Your instructions - Tally the lines of the entries below that hold the word "کابل", and please give only the total.

Data supplied -
——————

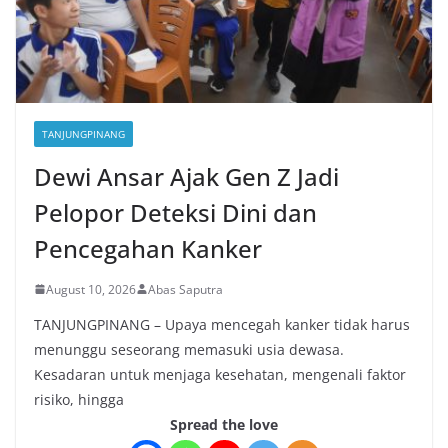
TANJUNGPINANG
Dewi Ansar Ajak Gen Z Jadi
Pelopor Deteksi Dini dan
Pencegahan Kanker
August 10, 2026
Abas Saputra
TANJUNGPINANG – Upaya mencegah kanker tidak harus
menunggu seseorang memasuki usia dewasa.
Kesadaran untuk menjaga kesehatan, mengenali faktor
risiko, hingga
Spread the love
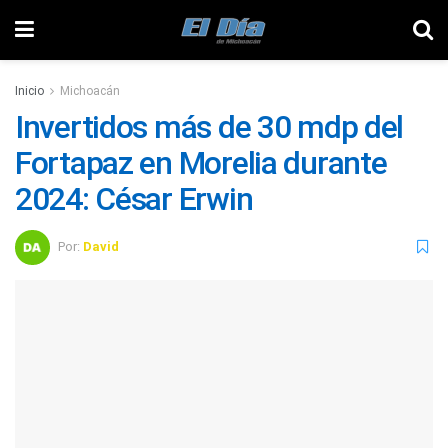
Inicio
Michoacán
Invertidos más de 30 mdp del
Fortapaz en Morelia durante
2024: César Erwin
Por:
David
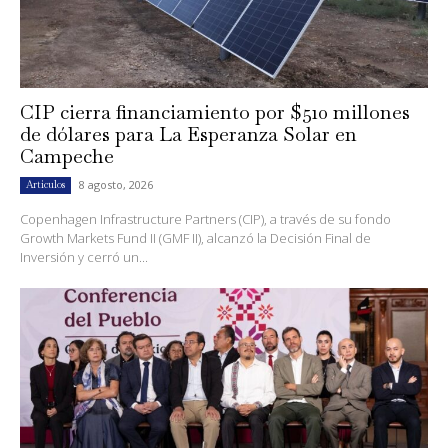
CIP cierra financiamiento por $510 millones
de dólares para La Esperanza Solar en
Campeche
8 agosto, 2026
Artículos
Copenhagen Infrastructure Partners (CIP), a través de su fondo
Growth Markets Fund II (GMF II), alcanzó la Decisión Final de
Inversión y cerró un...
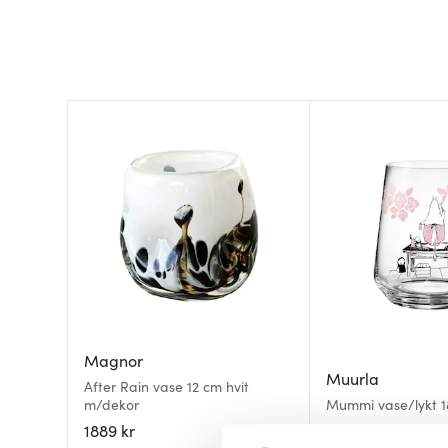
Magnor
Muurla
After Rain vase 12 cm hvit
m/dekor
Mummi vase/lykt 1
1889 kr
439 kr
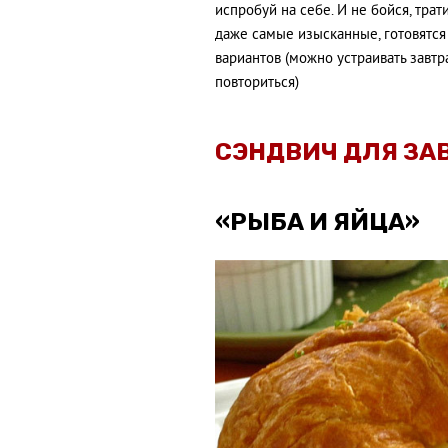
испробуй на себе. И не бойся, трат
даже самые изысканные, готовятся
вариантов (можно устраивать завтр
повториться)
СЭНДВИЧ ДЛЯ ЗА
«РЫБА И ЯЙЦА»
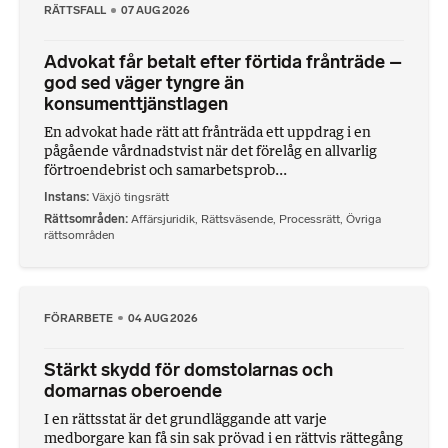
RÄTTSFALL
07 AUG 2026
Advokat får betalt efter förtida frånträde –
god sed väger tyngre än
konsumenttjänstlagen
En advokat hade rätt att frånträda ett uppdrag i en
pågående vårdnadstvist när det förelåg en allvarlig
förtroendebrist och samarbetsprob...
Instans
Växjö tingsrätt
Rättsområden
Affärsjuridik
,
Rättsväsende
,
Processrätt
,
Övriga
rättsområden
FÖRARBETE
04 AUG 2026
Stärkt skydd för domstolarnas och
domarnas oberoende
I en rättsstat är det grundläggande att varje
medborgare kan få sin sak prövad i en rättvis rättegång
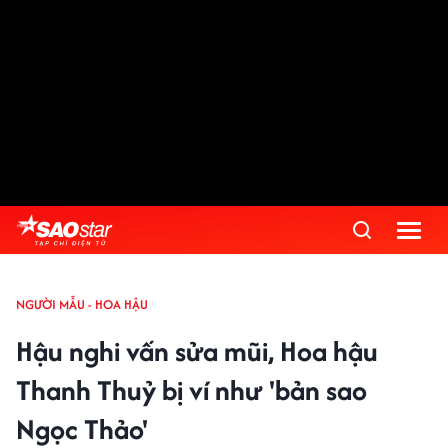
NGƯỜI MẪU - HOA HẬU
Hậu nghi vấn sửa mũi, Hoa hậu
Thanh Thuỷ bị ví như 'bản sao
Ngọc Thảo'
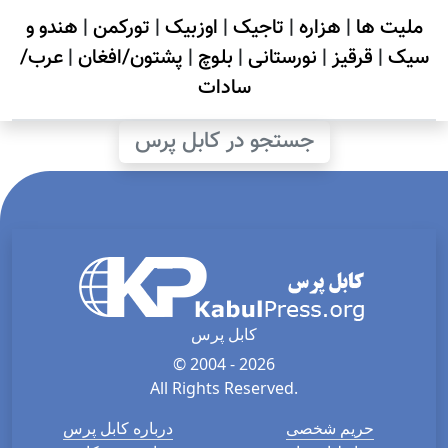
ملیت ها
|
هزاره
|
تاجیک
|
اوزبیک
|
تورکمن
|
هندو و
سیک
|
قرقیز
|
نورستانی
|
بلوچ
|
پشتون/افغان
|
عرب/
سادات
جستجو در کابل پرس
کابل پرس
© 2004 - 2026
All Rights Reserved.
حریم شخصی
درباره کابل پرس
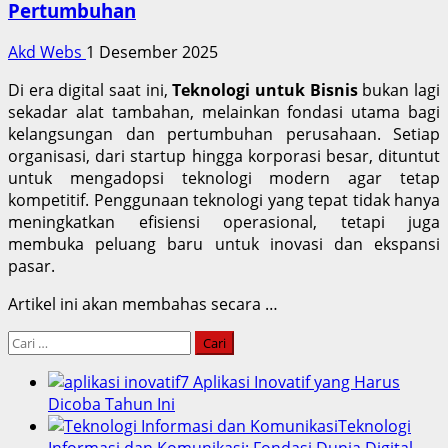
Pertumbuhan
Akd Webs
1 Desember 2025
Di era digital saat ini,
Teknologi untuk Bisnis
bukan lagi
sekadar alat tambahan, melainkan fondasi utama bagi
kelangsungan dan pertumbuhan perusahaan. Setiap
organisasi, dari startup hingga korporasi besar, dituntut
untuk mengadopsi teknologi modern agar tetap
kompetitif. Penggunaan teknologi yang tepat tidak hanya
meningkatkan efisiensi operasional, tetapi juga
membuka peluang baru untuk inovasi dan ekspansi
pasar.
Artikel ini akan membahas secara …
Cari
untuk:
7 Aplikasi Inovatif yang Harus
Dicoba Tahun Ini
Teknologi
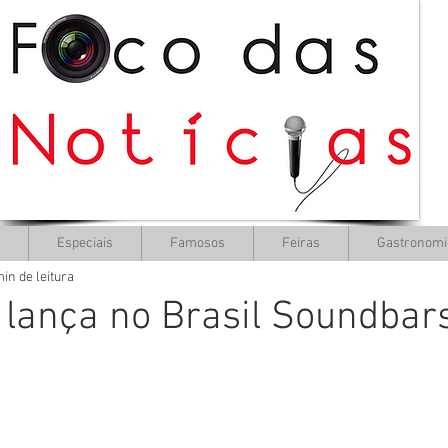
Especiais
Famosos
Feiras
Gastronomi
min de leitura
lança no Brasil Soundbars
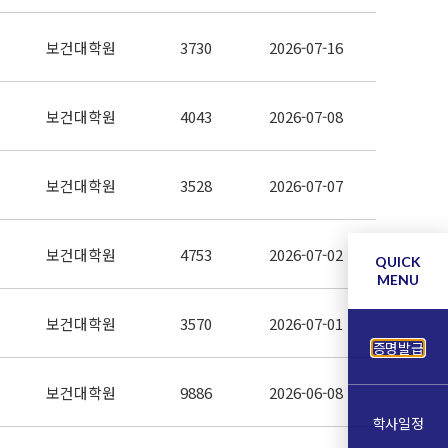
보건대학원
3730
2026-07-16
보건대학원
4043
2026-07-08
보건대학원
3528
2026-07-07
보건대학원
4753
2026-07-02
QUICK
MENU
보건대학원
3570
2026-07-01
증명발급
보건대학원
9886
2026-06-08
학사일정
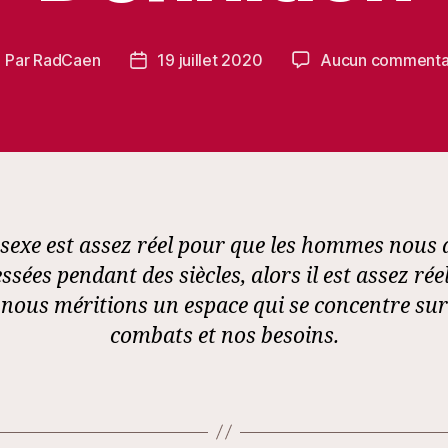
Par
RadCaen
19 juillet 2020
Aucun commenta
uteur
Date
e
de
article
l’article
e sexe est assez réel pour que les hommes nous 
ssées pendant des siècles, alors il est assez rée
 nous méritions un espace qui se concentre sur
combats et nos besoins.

——————

Result for this task - 3